Operação da PF contra desvios de verbas é feita também em MT


A Polícia Federal, em parceria com a CGU (Controladoria-Geral da União), Receita Federal e Ministério Público Federal, deflagrou nesta terça-feira a Operação Dejavú II, de combate ao desvio de recursos públicos federais destinados à saúde e segurança pública. Ação ocorre no Mato Grosso, Paraná, Distrito Federal e Acre, onde estão sendo cumpridos mandados de prisão e busca e apreensão expedidos pela Justiça do Paraná. Mas os "alvos" principais da ação estão em Curitiba, municípios do oeste paranaense. Demais mandados são cumpridos em Cuiabá, Brasília e Rio Branco.

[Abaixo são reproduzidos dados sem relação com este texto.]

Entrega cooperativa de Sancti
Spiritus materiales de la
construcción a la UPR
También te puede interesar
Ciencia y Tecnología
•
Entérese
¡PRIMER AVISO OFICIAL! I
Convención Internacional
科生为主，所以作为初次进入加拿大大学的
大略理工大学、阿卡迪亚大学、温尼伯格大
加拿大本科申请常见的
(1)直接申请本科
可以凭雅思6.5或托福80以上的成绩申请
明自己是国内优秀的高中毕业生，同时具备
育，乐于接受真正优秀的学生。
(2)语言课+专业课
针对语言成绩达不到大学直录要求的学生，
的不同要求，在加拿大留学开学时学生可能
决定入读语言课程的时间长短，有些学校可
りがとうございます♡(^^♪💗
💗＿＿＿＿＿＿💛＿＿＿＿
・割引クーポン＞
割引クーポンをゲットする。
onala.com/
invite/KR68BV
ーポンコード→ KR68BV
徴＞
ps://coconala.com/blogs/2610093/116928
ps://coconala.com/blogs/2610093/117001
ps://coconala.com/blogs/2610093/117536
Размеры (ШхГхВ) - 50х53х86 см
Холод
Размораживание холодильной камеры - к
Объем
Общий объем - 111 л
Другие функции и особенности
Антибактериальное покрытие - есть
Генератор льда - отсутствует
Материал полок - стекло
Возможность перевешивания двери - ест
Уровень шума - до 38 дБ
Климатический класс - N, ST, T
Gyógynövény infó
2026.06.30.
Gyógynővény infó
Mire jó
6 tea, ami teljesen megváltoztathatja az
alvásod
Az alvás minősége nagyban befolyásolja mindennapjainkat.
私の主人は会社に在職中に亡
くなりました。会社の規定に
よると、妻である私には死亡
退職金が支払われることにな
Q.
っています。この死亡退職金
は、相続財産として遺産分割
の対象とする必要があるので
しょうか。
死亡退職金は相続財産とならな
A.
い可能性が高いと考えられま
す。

De acordo com a Polícia Federal, a investigação apura desvio de recursos públicos por meio de organizações da sociedade civil de interesse público, as OSCIP´S, espécie de ONG com qualificação especial que lhes permite receber verbas públicas para a realização de programas e execução de projetos nas áreas de saúde, educação e segurança, o que fazem por meio de termos de parceria com municípios e ministérios do governo federal.

As ordens judiciais expedidas somam 16 mandados de prisões e 33 ações de busca e apreensão. Somente em Curitiba (PR), 11 pessoas foram presas pela Polícia Federal desde o início da manhã. Segundo as investigações, entidades recebiam verbas para executar programas das áreas de saúde e segurança, por exemplo. A PF do Paraná confirma não haver a participação de prefeitos ou gestores no esquema criminoso.

Conforme a Polícia Federal, fraude à licitação, advocacia administrativa, peculato e lavagem de dinheiro foram algumas das irregularidades constatadas.  Segundo a PF, "as fraudes investigadas ocorriam em torno de duas organizações – ADESOBRAS e IBIDEC – sendo que os recursos públicos recebidos seriam, em parte, desviados em favor dos dirigentes e empregados das OSCIP´s , além de beneficiar terceiros".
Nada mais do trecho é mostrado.